Volleyball information
- Position: Setter
- Current club: Sakai Blazers
- Number: 9

Medal record
Men's volleyball
Representing Japan
Asian Championship
| Silver medal – second place | 2021 Chiba/Funabashi | Team |
Asian Youth Championship
| Bronze medal – third place | 2012 Tehran | Team |
Asian U23 Championship
| Silver medal – second place | 2017 Ardabil | Team |

= Masaki Oya (volleyball) =

Japanese volleyball player (born 1995)

Masaki Oya (大宅 真樹, born 23 April 1995) is a Japanese male volleyball player. He plays for Japan men's national volleyball team and the Suntory Sunbirds in V.League 1, where he has served as captain since 2020–21 season.

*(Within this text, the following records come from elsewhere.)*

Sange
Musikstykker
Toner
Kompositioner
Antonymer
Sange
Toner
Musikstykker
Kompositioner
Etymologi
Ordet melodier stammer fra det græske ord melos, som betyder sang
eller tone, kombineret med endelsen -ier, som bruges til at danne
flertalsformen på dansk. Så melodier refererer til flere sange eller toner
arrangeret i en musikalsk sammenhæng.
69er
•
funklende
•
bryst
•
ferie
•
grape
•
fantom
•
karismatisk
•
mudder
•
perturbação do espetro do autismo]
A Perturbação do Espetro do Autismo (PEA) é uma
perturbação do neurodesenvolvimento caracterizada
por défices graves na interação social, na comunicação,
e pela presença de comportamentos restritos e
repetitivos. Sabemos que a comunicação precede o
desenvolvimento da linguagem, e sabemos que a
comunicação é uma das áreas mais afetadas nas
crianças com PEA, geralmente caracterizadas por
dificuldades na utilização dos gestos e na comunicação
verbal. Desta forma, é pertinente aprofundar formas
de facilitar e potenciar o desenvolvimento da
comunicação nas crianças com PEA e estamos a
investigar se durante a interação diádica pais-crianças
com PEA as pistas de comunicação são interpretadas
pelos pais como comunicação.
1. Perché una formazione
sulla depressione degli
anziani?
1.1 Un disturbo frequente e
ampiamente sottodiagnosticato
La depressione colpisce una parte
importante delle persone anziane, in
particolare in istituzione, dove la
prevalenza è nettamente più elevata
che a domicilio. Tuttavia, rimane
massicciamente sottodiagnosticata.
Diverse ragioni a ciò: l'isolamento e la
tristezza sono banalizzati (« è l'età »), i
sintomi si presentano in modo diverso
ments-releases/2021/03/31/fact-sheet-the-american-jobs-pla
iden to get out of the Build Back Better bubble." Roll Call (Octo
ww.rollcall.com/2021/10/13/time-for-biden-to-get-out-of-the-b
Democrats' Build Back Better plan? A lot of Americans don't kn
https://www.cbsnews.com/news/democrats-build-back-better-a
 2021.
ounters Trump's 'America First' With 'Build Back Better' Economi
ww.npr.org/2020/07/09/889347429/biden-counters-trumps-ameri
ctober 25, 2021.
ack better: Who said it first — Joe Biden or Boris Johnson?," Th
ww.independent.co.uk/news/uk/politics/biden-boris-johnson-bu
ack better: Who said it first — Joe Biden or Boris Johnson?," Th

He was formerly the Japan U-23 national team's captain.

== Early life ==
Oya was born in Nagasaki, Japan on 23 April 1995. He started playing volleyball when he entered elementary school, as his other family members also played.

Oya attended Omura Technial High School, a school with a strong tradition of volleyball from 2011-2014, and played on the school’s volleyball club for all three years he was there.

== Club career ==
Oya attended the University of East Asia from 2014–2019, playing for the university club team.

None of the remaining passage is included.